I recently received a bow I bought off ebay with the same thing. It is a 25th anniversary Black Widow take down MA. Shipped the limbs to BW and they determined that they can do nothing for me. I am going to try self repair. It would be my guess that the company does not want to take responsability if the limbs were to break again. I received some infromation from an old timer in the recurve industry. The guy told me that because of the new age of compounds glue was being bought up at the time. He stated that good quality glue at the time late 70's early 80's was hard to come by hence delaminating. If anyone knows of a matching set of Autumn Oak MA limbs for a reasonable price I would be interested.
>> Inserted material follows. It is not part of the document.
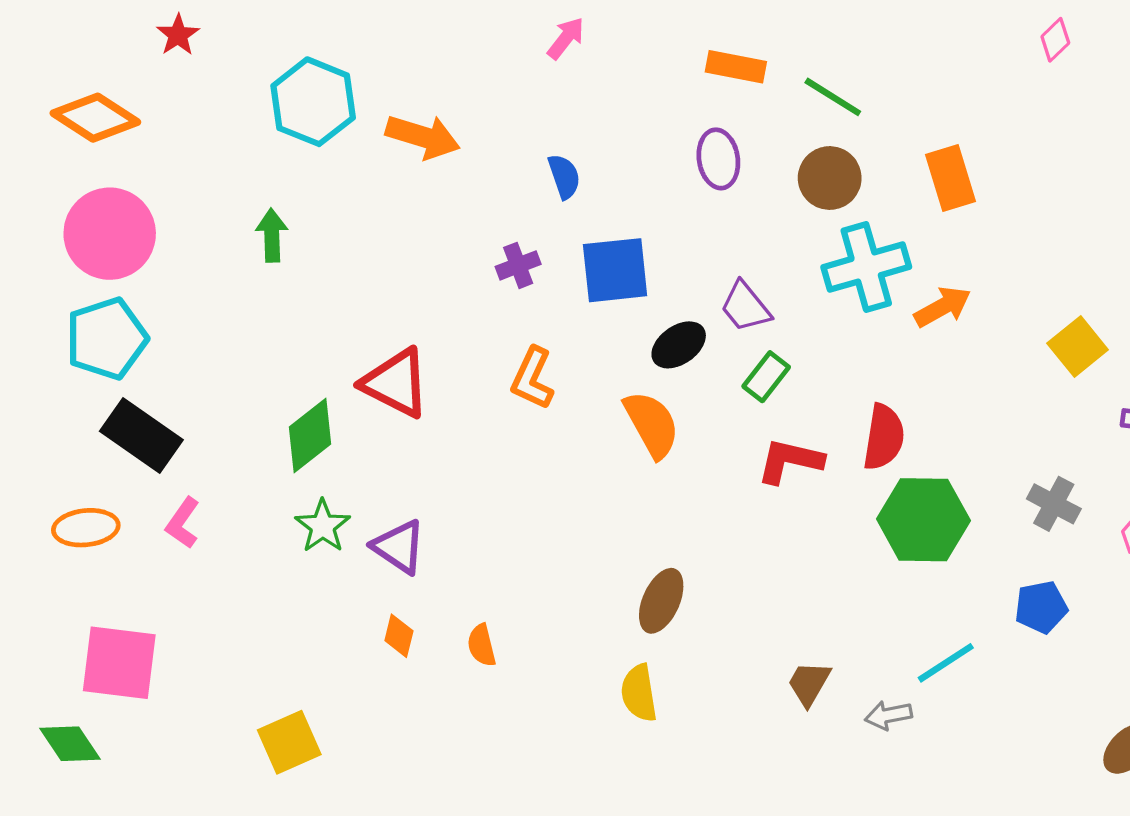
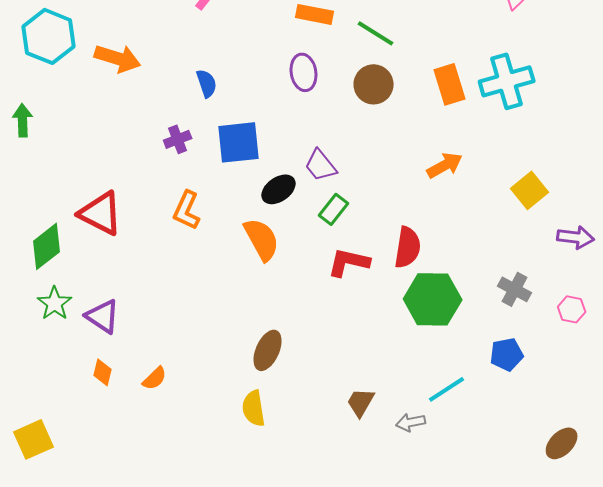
cyan cross: (866, 267) -> (507, 81), moved
orange semicircle: (482, 645) -> (155, 378), turned -120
Let me know via E mail for I do not get on here much. [email protected]


----------



## WindWalker (Jan 23, 2005)

As a former eBay seller and still a buyer, I suggest you re-read the seller's stipulated warranty/guarantee and look for conditions of warranty/guarantee elsewhere in the seller's ad.

If the seller indicated he/she warranted the bow against any type of failure or you finding flaws within the 7-day period, and the seller did not set any conditions such as "wait and see what Black Widow says," or that the bow must be inspected by him/her or any other party to determine what may have caused the failure, you are being too nice of a buyer. 

If the seller did not set any specific conditions of warranty, you email the seller and tell him/her that you want your money back, no, ifs, ands, or buts, or you will file a complaint with eBay. If the seller is a longtime eBay seller, he/she will not want to lose their selling status (banned). If the seller is new and/or has only sold items a few times, the seller probably won't care about being banned.

_*However, and it's a big HOWEVER*_; if you simply read the ad "Return" policy and it stated "7 day money back or return," that stipulation alone is not an indicator of warranty for failure or discovery of flaws. It's an eBay formatted specification and the seller may have mistakenly checked the block in the ad format, or may have intentionally done so, meaning that if the buyer has any complaints or the product is not as described, the buyer has 7 days to contact the seller to _TRY_ and return the item and have their money returned and that if the seller agrees, he/she will return your money, not give credit or replace the item with a different item.

What you need to look for is what was stipulated by the seller in the body of the ad and/or what the seller indicated in how he/she preferred to by paid. If the seller stated _"As is, no returns, seller does not warranty item, no money back, etc,"_ the seller is off the hook and does not have to return your money or replace the item. If the seller is considering returning your money, or part of your money, he/she probably has a good a good "feedback" rating and is concerned you will give a "negative" feedback.

What model of Black Widow did you purchase? What's the description?


----------



## rraming (Aug 5, 2006)

the fun of ebay, hopefully it's not a one piece - if it's a take down, you got a riser, not a bad price either, just get new limbs, there are several for sale in the classifieds on this and other archery forums, usually just higher lbs than you want to shoot


----------